Your instructions ::
Below is a listing; repeat exactly the lines from the one containing "Nybrohörnan småtryck ref 5" to the one containing "Nybrohörnan småtryck 2", both included.

Record extracts ::
┄┄┄┄┄┄┄┄┄┄

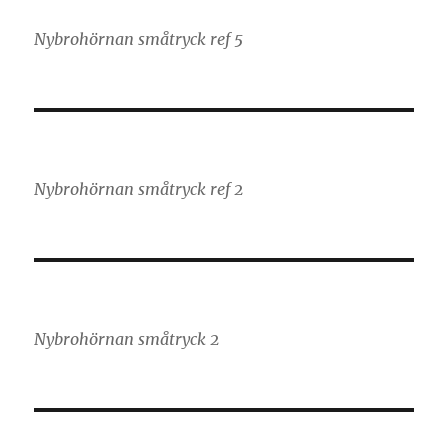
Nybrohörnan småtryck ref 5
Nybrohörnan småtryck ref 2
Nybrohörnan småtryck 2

┄┄┄┄┄┄┄┄┄┄

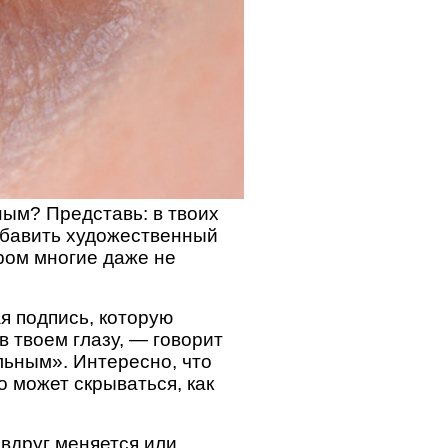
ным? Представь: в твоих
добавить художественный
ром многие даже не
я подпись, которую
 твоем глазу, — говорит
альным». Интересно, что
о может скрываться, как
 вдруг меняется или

┄┄┄┄┄┄┄┄┄┄

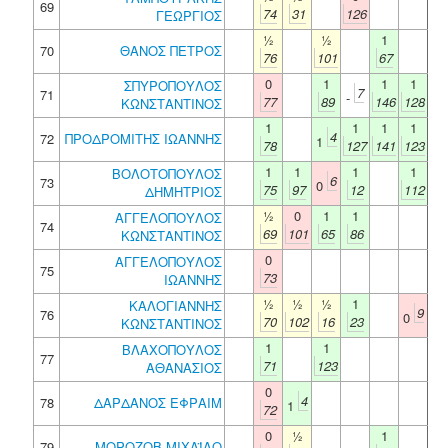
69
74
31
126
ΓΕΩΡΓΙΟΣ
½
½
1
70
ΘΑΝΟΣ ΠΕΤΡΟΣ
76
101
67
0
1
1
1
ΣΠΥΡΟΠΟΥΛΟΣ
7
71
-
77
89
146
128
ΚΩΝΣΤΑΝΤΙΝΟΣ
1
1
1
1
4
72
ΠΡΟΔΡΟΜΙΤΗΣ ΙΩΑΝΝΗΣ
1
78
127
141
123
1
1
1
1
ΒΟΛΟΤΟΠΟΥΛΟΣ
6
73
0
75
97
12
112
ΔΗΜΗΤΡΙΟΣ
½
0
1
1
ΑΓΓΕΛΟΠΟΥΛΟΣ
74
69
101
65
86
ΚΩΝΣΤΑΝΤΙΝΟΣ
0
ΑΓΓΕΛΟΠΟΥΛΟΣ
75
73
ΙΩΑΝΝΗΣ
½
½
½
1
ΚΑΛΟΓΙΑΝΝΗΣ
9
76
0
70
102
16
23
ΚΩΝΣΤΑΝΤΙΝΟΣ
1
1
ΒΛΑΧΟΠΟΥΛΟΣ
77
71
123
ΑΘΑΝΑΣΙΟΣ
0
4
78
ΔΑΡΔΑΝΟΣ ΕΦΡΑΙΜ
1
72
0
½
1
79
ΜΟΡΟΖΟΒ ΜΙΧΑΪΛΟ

┄┄┄┄┄┄┄┄┄┄

Your response ::
Nybrohörnan småtryck ref 5
Nybrohörnan småtryck ref 2
Nybrohörnan småtryck 2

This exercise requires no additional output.